NME.COM

It’s not been a good week for Elton John. First there was his telephone conversation with Vladimir Putin that turned out to be a prank, thus ruining the chance of a remake of ‘Don’t Go Breaking My Heart’ featuring the vocal stylings of the Russian President in the Kiki Dee role. Then there was the sad demise of Funeral For A Friend, named after one of his songs, who have announced they are to split following one last tour.

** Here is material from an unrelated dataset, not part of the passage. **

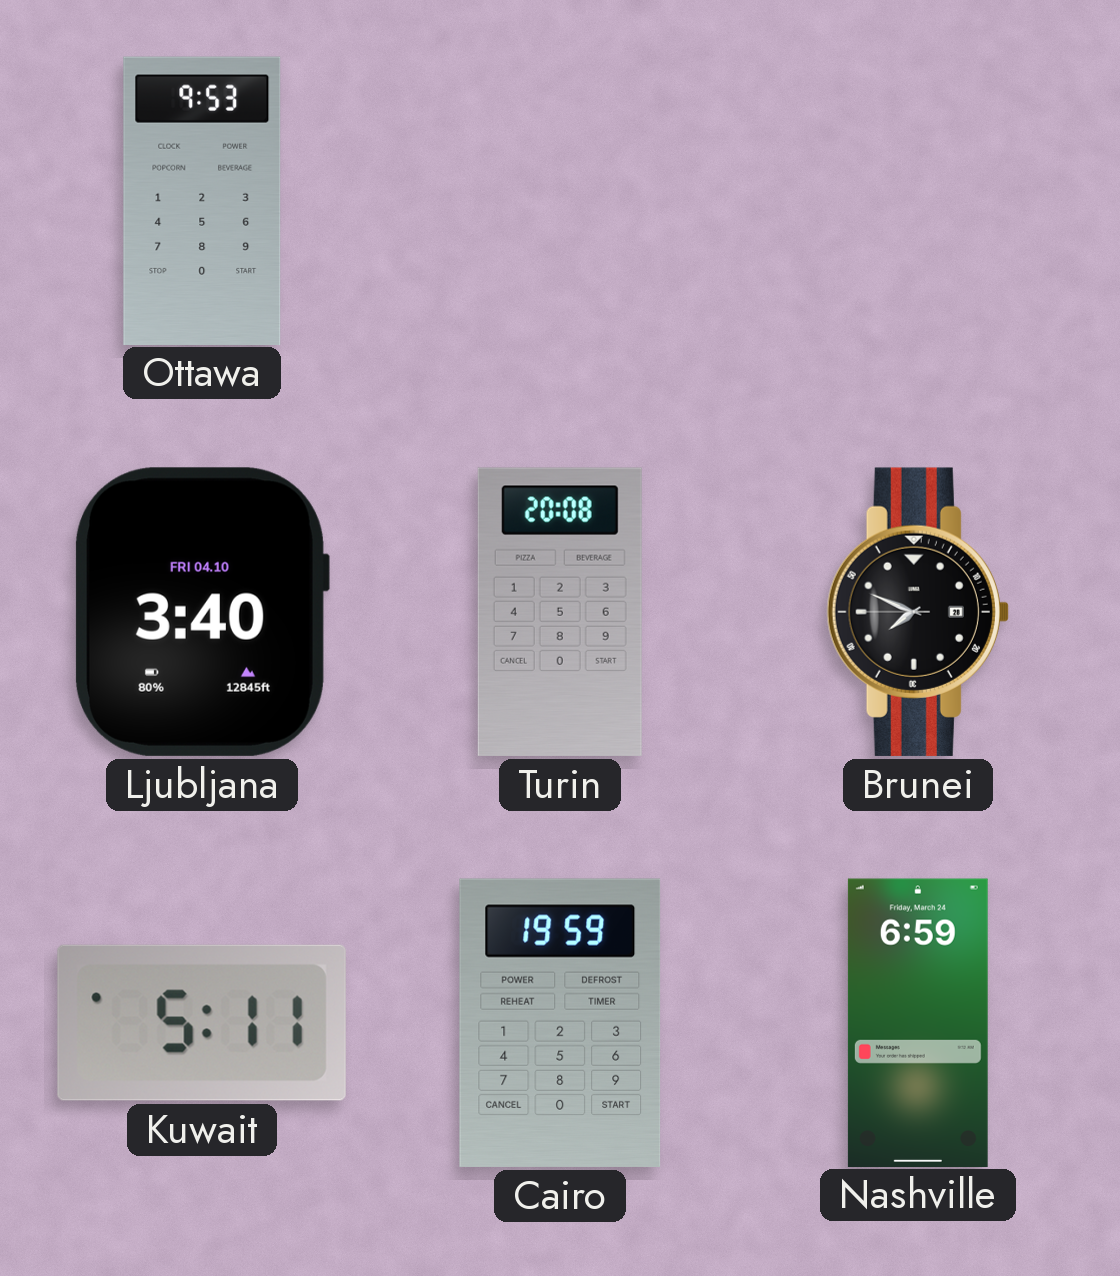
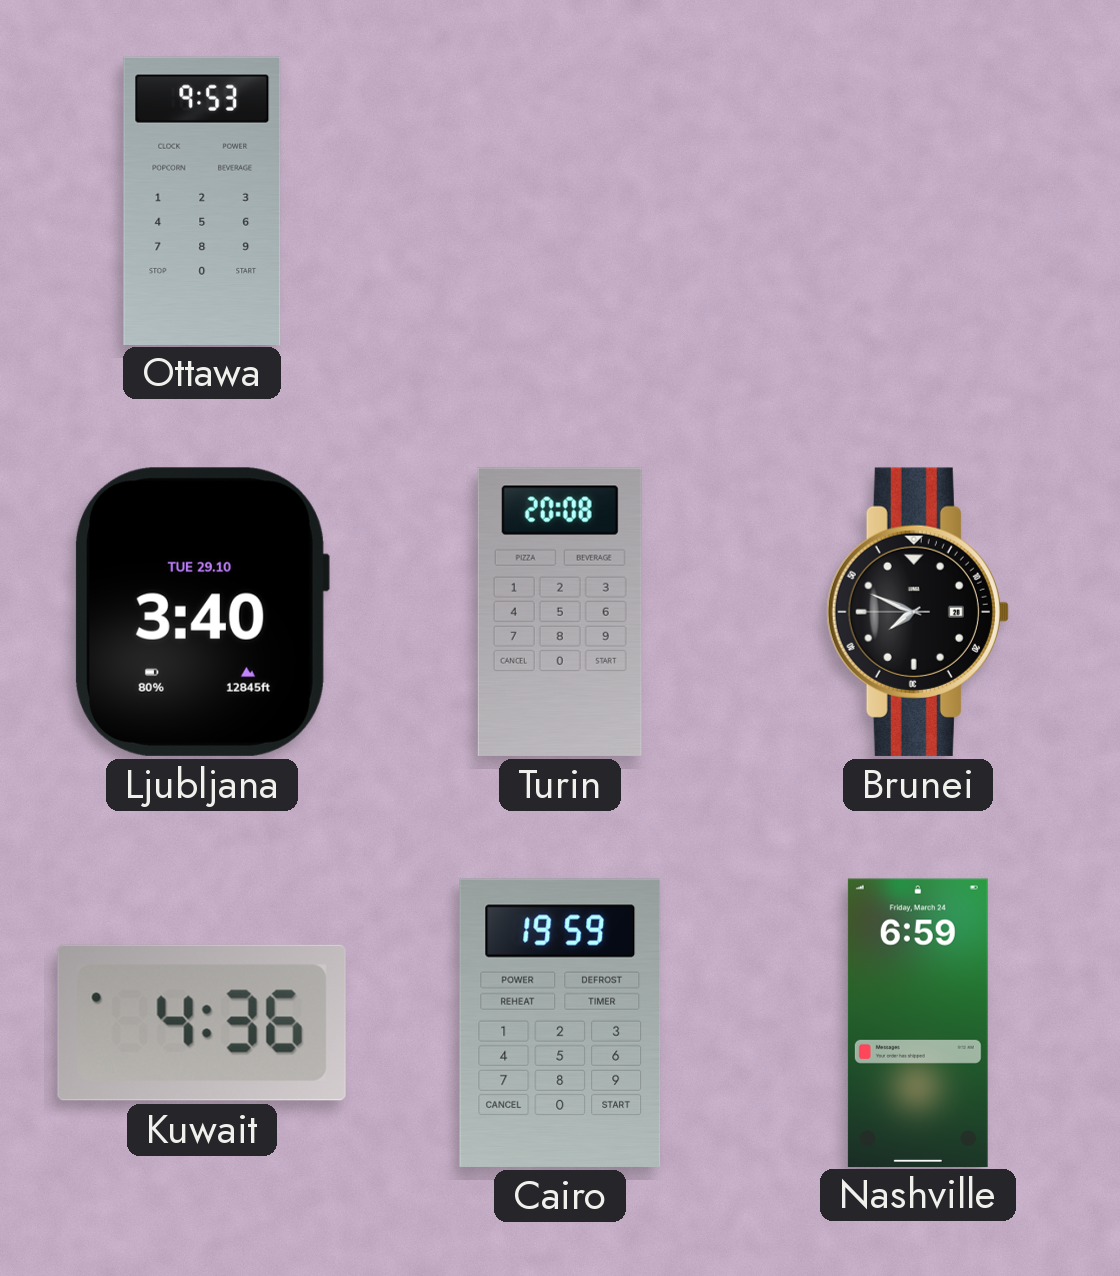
Ljubljana date: FRI 04.10 -> TUE 29.10
Kuwait: 5:11 -> 4:36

As the Welsh emo stalwarts are read their last rites, what other bands from that purple patch of '00s British post-hardcore are worth revisiting?

Hundred Reasons

Heralded as part of a UK resistance against the bro culture of nu metal, and taking their cue from At The-Drive In, Aldershot riff-slingers Hundred Reasons released their classy debut ‘Ideas Above Our Station’ in 2002, full of frontman Colin Doran – a man with more hair than Biffy Clyro’s shower plughole – emotionally bellowing over crunchy guitars on anthems like ‘If I Could’ and ‘I’ll Find You’. Of their best song, ‘Silver’, NME hailed at the time that it “would have Hüsker Dü nodding sagely from the peak of hardcore’s Mount Olympus”.



Million Dead

While Frank Turner may be used to playing his folk-tinged rock to arenas nowadays, he cut his teeth in a far rawer prospect – Million Dead, whose biggest gig was comparatively to about 600 people. Inspired by the socially-aware punk of Black Flag and Minor Threat, a Jesus-haired Turner frantically screeches his way through the politically-charged punk on ace debut 'A Song To Ruin'. Although they imploded in acrimony in 2005 after two albums, their reputation has grown in their absence.



Yourcodenameis:milo

During 2005, when Yourcodenameis:milo released their debut album, it was at the height of the ‘karaoke indie’ boom – where everybody was sporting Russell Lissack’s ‘Bloc Head’ cut, la-la-la-ing lairily to ‘I Predict A Riot’ and wearing so much Brandon Flowers guyliner that they resembled The Hamburgler. So, these Geordies' intricate Fugazi-like rock, fidgety sound and tricky time signatures felt an odder fit than Donald Trump at a Day of The Dead celebration. But listening back, they prove to be one of the more inventive bands of the period – witness their ‘Print Is Dead’ compilation, featuring time-capsule collaborations with Gordon Moakes, The Automatic, The Futureheads, and Maxïmo Park.



Hell Is For Heroes

With a name taken from a ’60s war movie starring Steve McQueen, Hell Is For Heroes formed out the smouldering ashes of Britpop also-rans Symposium, with chief vocalist Justin Schlosberg expectorating up the likes of ‘I Can Climb Mountains’ like a furball from his soul. After three albums, they bowed out in 2007 – but ‘The Neon Handshake’ is still worth returning to again and again.



Jarcrew

Welsh noise-merchants ‘Jarcrew’ were on the fuzzier, experimental end of the post-hardcore spectrum, and released one self-titled album in 2003 before disbanding two years later. Frontman Kelson Mathias would go on to serve time in Future Of The Left, and last year the disco-punk riot starters unexpectedly reformed to support a version of Mclusky. However, despite their cult status, Mathias denied it was the springboard to a full-blown Jarcrew comeback. “Logistically, it’s a nightmare to get everyone together,” he told NME. “We’re scattered throughout Wales and of the guitar players, Tom, works offshore in Norfolk as a geologist.”